## ABOUT THIS TASK
Which lines below hold the word "Overnight"? Copy all of them.

Segment Start: DATA PROVIDED

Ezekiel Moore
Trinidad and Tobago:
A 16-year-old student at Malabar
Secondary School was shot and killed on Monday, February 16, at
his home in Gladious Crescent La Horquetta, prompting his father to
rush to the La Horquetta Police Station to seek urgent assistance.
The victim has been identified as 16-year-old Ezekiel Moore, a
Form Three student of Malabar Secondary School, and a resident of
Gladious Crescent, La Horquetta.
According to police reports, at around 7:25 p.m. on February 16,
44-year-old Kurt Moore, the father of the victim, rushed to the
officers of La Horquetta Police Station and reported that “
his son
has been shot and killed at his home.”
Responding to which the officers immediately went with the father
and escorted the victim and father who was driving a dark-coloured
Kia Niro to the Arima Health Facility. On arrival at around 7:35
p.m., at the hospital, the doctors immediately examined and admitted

Segment End: DATA PROVIDED
Segment Start: DATA PROVIDED

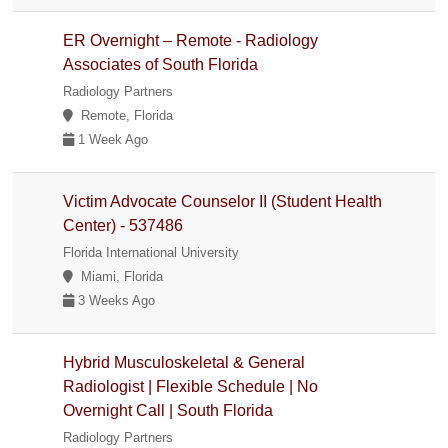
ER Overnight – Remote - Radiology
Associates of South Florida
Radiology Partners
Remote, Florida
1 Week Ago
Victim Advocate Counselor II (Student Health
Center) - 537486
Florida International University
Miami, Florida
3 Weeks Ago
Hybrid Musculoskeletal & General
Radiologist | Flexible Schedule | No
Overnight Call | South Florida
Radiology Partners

Segment End: DATA PROVIDED
Segment Start: DATA PROVIDED

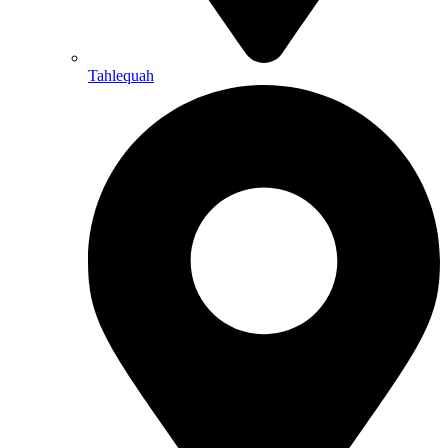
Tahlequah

Segment End: DATA PROVIDED

## ANSWER AREA
ER Overnight – Remote - Radiology
Overnight Call | South Florida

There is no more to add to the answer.